» Page images and extracted text:

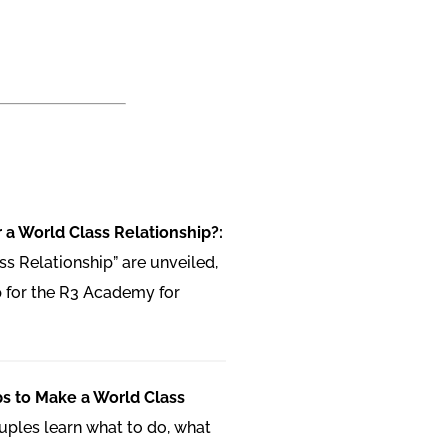
 a World Class Relationship?:
ss Relationship” are unveiled,
 for the R3 Academy for
ps to Make a World Class
uples learn what to do, what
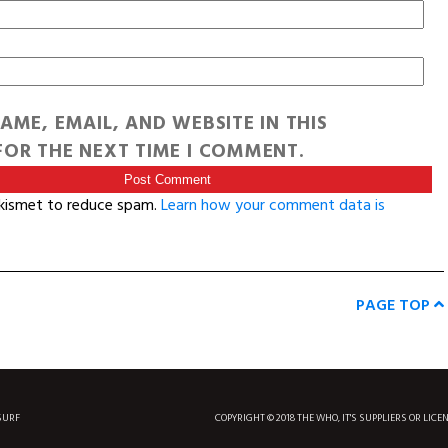
AME, EMAIL, AND WEBSITE IN THIS
OR THE NEXT TIME I COMMENT.
Akismet to reduce spam.
Learn how your comment data is
PAGE TOP
SURF
COPYRIGHT © 2018 THE WHO, IT'S SUPPLIERS OR LICE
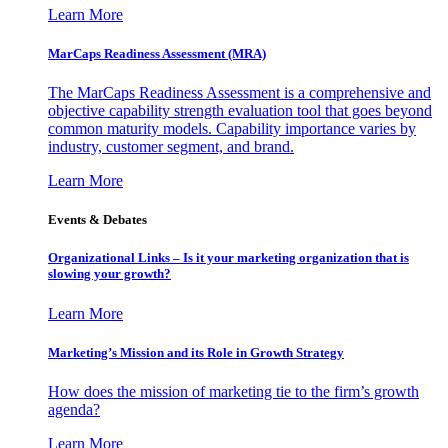
Learn More
MarCaps Readiness Assessment (MRA)
The MarCaps Readiness Assessment is a comprehensive and
objective capability strength evaluation tool that goes beyond
common maturity models. Capability importance varies by
industry, customer segment, and brand.
Learn More
Events & Debates
Organizational Links – Is it your marketing organization that is
slowing your growth?
Learn More
Marketing’s Mission and its Role in Growth Strategy
How does the mission of marketing tie to the firm’s growth
agenda?
Learn More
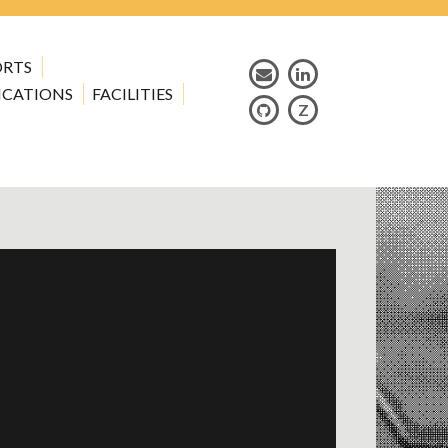
ORTS
ICATIONS
FACILITIES
Z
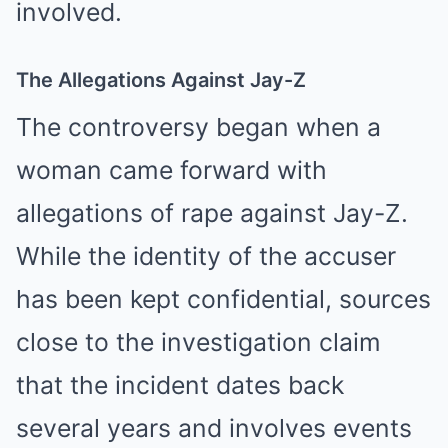
involved.
The Allegations Against Jay-Z
The controversy began when a
woman came forward with
allegations of rape against Jay-Z.
While the identity of the accuser
has been kept confidential, sources
close to the investigation claim
that the incident dates back
several years and involves events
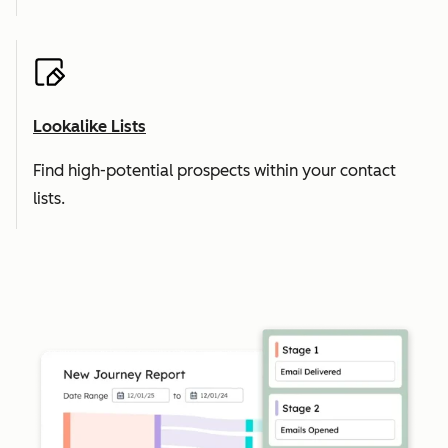
Lookalike Lists
Find high-potential prospects within your contact
lists.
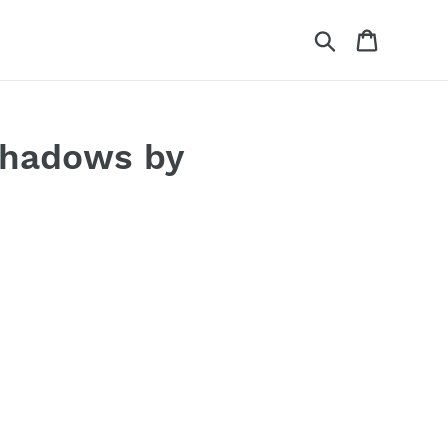
Search
Cart
Shadows by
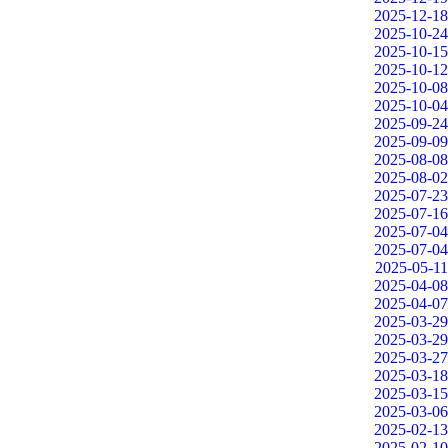
2025-12-18
2025-10-24
2025-10-15
2025-10-12
2025-10-08
2025-10-04
2025-09-24
2025-09-09
2025-08-08
2025-08-02
2025-07-23
2025-07-16
2025-07-04
2025-07-04
2025-05-11
2025-04-08
2025-04-07
2025-03-29
2025-03-29
2025-03-27
2025-03-18
2025-03-15
2025-03-06
2025-02-13
2025-02-10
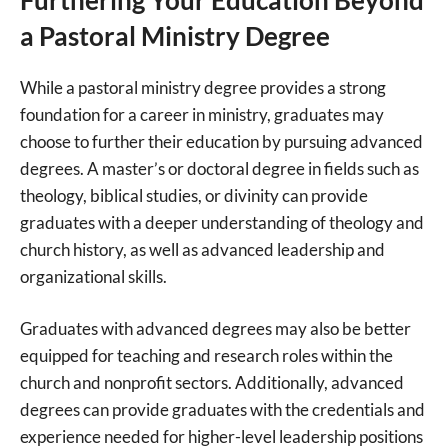
a Pastoral Ministry Degree
While a pastoral ministry degree provides a strong
foundation for a career in ministry, graduates may
choose to further their education by pursuing advanced
degrees. A master’s or doctoral degree in fields such as
theology, biblical studies, or divinity can provide
graduates with a deeper understanding of theology and
church history, as well as advanced leadership and
organizational skills.
Graduates with advanced degrees may also be better
equipped for teaching and research roles within the
church and nonprofit sectors. Additionally, advanced
degrees can provide graduates with the credentials and
experience needed for higher-level leadership positions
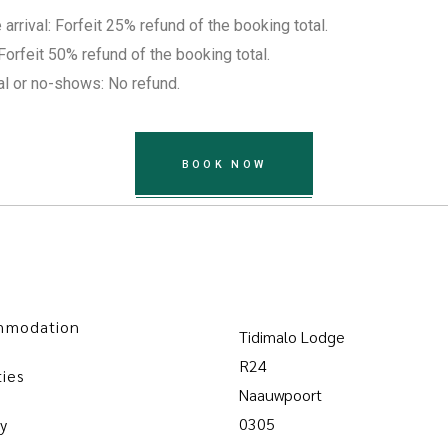
rrival: Forfeit 25% refund of the booking total.
Forfeit 50% refund of the booking total.
al or no-shows: No refund.
BOOK NOW
mmodation
Tidimalo Lodge
R24
ties
Naauwpoort
0305
y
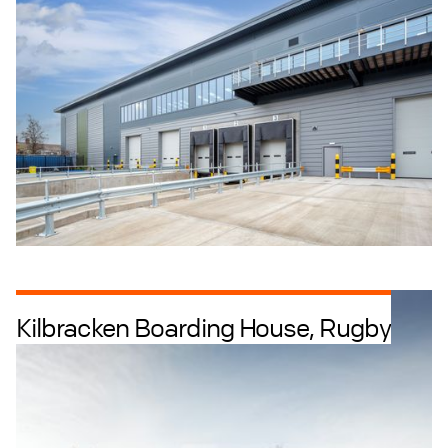
Industrial + Logistics
Industrial Intensification
Kilbracken Boarding House, Rugby
Education + Culture
Retrofit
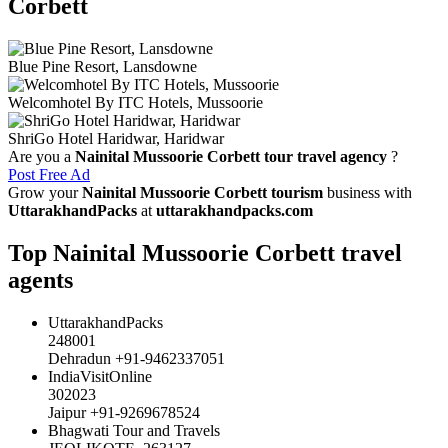
Corbett
Blue Pine Resort, Lansdowne
Welcomhotel By ITC Hotels, Mussoorie
ShriGo Hotel Haridwar, Haridwar
Are you a
Nainital Mussoorie Corbett tour travel agency
?
Post Free Ad
Grow your
Nainital Mussoorie Corbett tourism
business with
UttarakhandPacks
at
uttarakhandpacks.com
Top Nainital Mussoorie Corbett travel
agents
UttarakhandPacks
248001
Dehradun +91-9462337051
IndiaVisitOnline
302023
Jaipur +91-9269678524
Bhagwati Tour and Travels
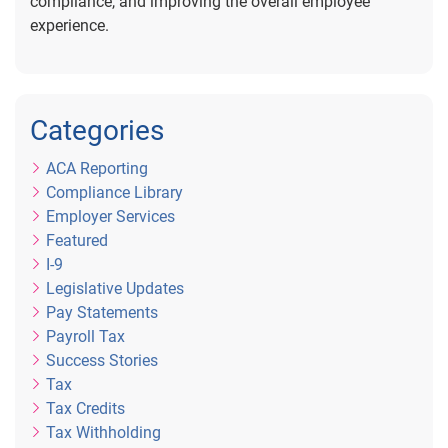
compliance, and improving the overall employee
experience.
Categories
ACA Reporting
Compliance Library
Employer Services
Featured
I-9
Legislative Updates
Pay Statements
Payroll Tax
Success Stories
Tax
Tax Credits
Tax Withholding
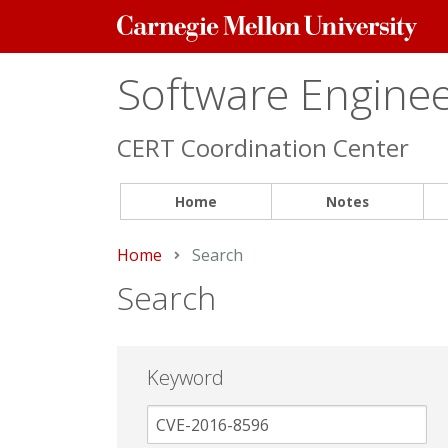
Carnegie
Mellon
University
Software Engineer
CERT Coordination Center
Home
Notes
Home
Current:
Search
Search
Keyword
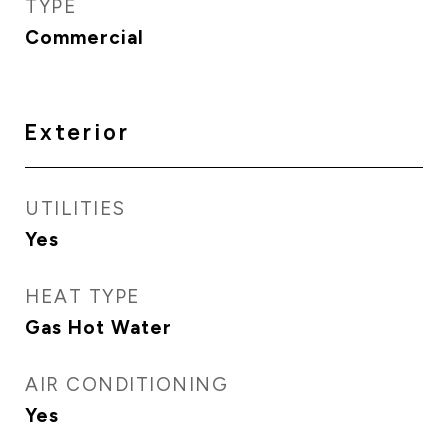
TYPE
Commercial
Exterior
UTILITIES
Yes
HEAT TYPE
Gas Hot Water
AIR CONDITIONING
Yes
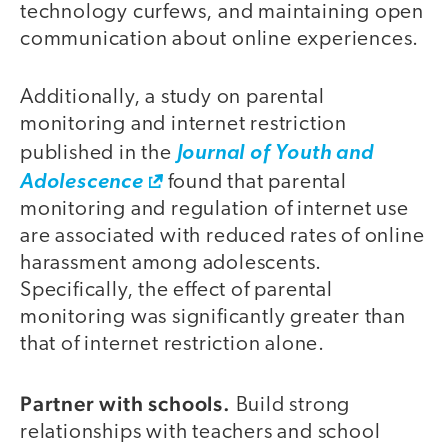
technology curfews, and maintaining open
communication about online experiences.
Additionally, a study on parental
monitoring and internet restriction
published in the
Journal of Youth and
Adolescence
found that parental
monitoring and regulation of internet use
are associated with reduced rates of online
harassment among adolescents.
Specifically, the effect of parental
monitoring was significantly greater than
that of internet restriction alone.
Partner with schools.
Build strong
relationships with teachers and school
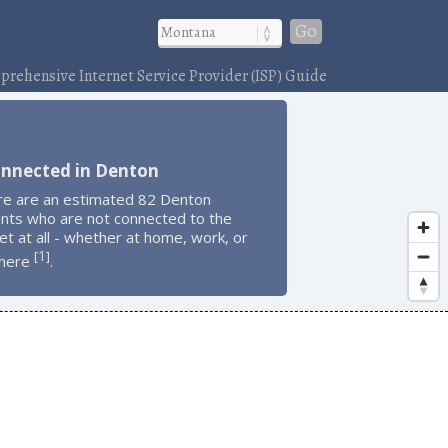
Go
rehensive Internet Service Provider (ISP) Guide
onnected in Denton
re are an estimated 82 Denton
ents who are not connected to the
et at all - whether at home, work, or
1
[
]
here
.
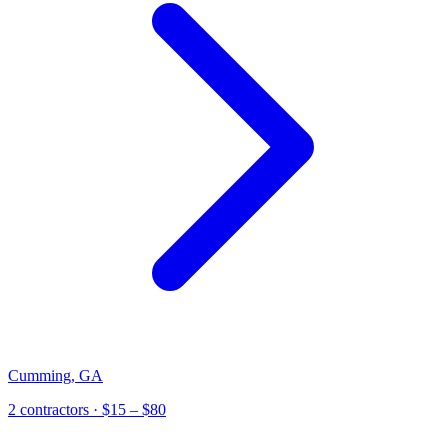
Cumming
,
GA
2
contractor
s
· $15 – $80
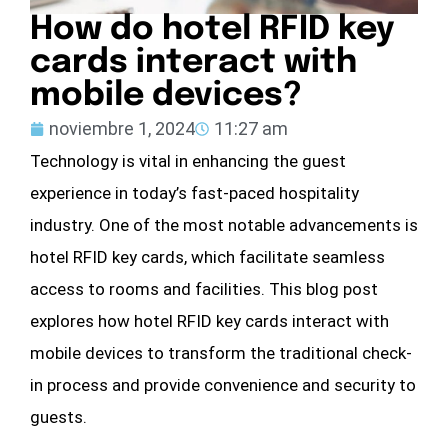
How do hotel RFID key
cards interact with
mobile devices?
noviembre 1, 2024
11:27 am
Technology is vital in enhancing the guest
experience in today’s fast-paced hospitality
industry. One of the most notable advancements is
hotel RFID key cards, which facilitate seamless
access to rooms and facilities. This blog post
explores how hotel RFID key cards interact with
mobile devices to transform the traditional check-
in process and provide convenience and security to
guests.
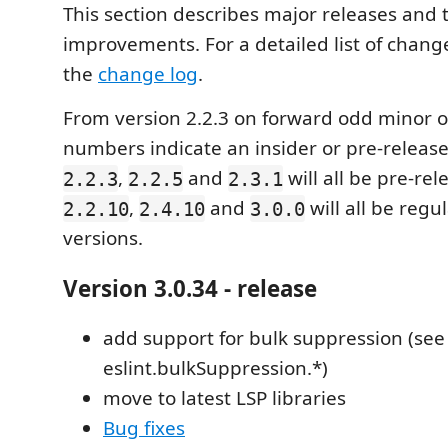
This section describes major releases and 
improvements. For a detailed list of change
the
change log
.
From version 2.2.3 on forward odd minor o
numbers indicate an insider or pre-release
,
and
will all be pre-rel
2.2.3
2.2.5
2.3.1
,
and
will all be regu
2.2.10
2.4.10
3.0.0
versions.
Version 3.0.34 - release
add support for bulk suppression (see
eslint.bulkSuppression.*)
move to latest LSP libraries
Bug fixes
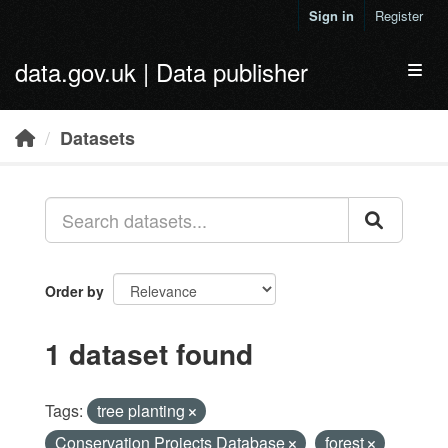
Skip to main content
Sign in
Register
data.gov.uk | Data publisher
Toggl
Datasets
Order by
1 dataset found
Tags:
tree planting
Conservation Projects Database
forest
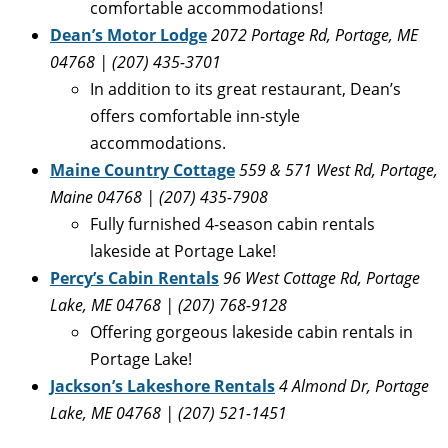
comfortable accommodations!
Dean’s Motor Lodge
2072 Portage Rd, Portage, ME
04768 | (207) 435-3701
In addition to its great restaurant, Dean’s
offers comfortable inn-style
accommodations.
Maine Country Cottage
559 & 571 West Rd, Portage,
Maine 04768 | (207) 435-7908
Fully furnished 4-season cabin rentals
lakeside at Portage Lake!
Percy’s Cabin Rentals
96 West Cottage Rd, Portage
Lake, ME 04768 | (207) 768-9128
Offering gorgeous lakeside cabin rentals in
Portage Lake!
Jackson’s Lakeshore Rentals
4 Almond Dr, Portage
Lake, ME 04768 | (207) 521-1451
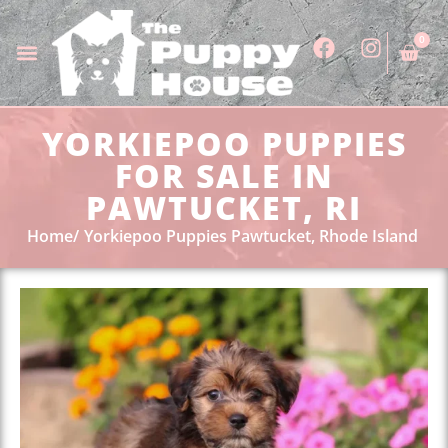
0
YORKIEPOO PUPPIES
FOR SALE IN
PAWTUCKET, RI
Home
Yorkiepoo Puppies Pawtucket, Rhode Island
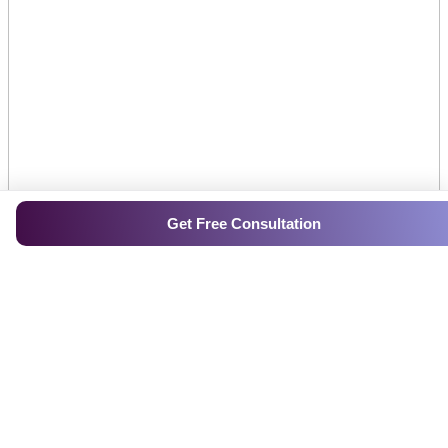
Get Free Consultation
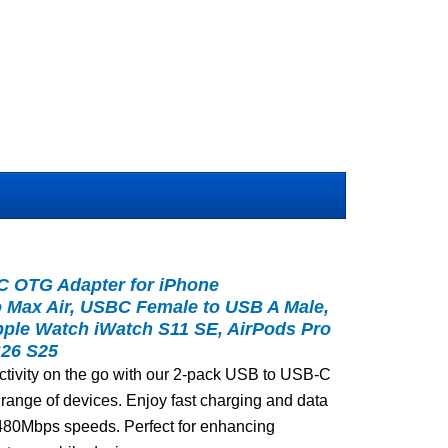
C OTG Adapter for iPhone
ro Max Air, USBC Female to USB A Male,
pple Watch iWatch S11 SE, AirPods Pro
S26 S25
tivity on the go with our 2-pack USB to USB-C
e range of devices. Enjoy fast charging and data
d 480Mbps speeds. Perfect for enhancing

» Work request: Looking at the records above, state the number of lines where the word "Forfeit" occurs, and write nothing beyond it.

» Answer to this problem: 2